How does Spark determine partitions for an RDD?

The most fundamental data structure in Spark is called RDD (Resilient Distributed Dataset). An RDD can have one or many partitions, and each partition is a subset of data that resides on one node in your Spark cluster. The number of partitions is one of the factors to determine the parallelism of Spark task execution. Most of the time you do not need to worry about partitions. However, if you are tuning performance or investigating the resulting data files (e.g. one RDD partition is written out as one partial file in HDFS), you need to understand how Spark determines the number of partitions for an RDD.

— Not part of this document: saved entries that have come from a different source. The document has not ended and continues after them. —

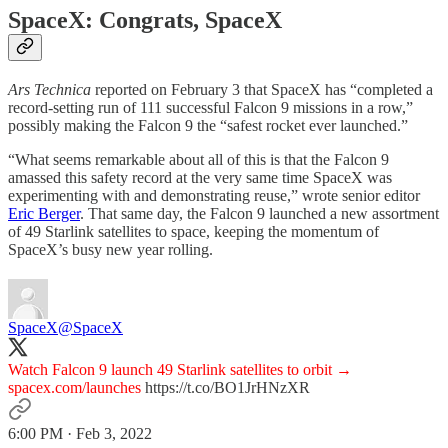
SpaceX: Congrats, SpaceX
Ars Technica
reported on February 3 that SpaceX has “completed a
record-setting run of 111 successful Falcon 9 missions in a row,”
possibly making the Falcon 9 the “safest rocket ever launched.”
“What seems remarkable about all of this is that the Falcon 9
amassed this safety record at the very same time SpaceX was
experimenting with and demonstrating reuse,” wrote senior editor
Eric Berger
. That same day, the Falcon 9 launched a new assortment
of 49 Starlink satellites to space, keeping the momentum of
SpaceX’s busy new year rolling.
SpaceX
@SpaceX
Watch Falcon 9 launch 49 Starlink satellites to orbit →
spacex.com/launches
https://t.co/BO1JrHNzXR
6:00 PM · Feb 3, 2022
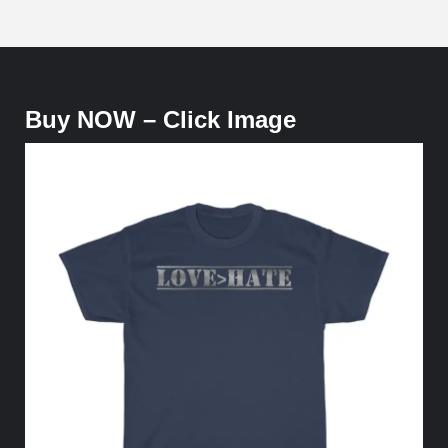
Buy NOW – Click Image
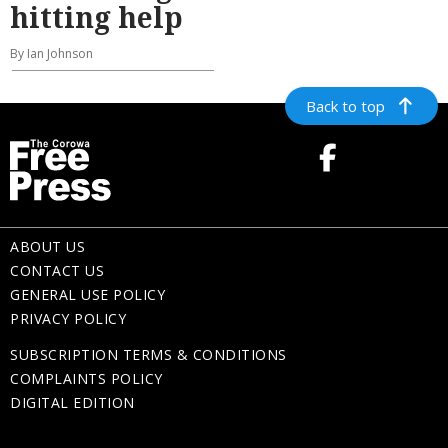
hitting help
By Ian Johnson
Back to top
ABOUT US
CONTACT US
GENERAL USE POLICY
PRIVACY POLICY
SUBSCRIPTION TERMS & CONDITIONS
COMPLAINTS POLICY
DIGITAL EDITION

The rule of thumb: the number of partitions of an RDD is usually the same as the parent RDD, except for coalesce(), or reduceByKey() etc. when a shuffle is involved. For RDDs with no parents (e.g. when reading a file from HDFS), the number of partitions is determined by an algorithm very similar to Hadoop's FileInputFormat.getSplits().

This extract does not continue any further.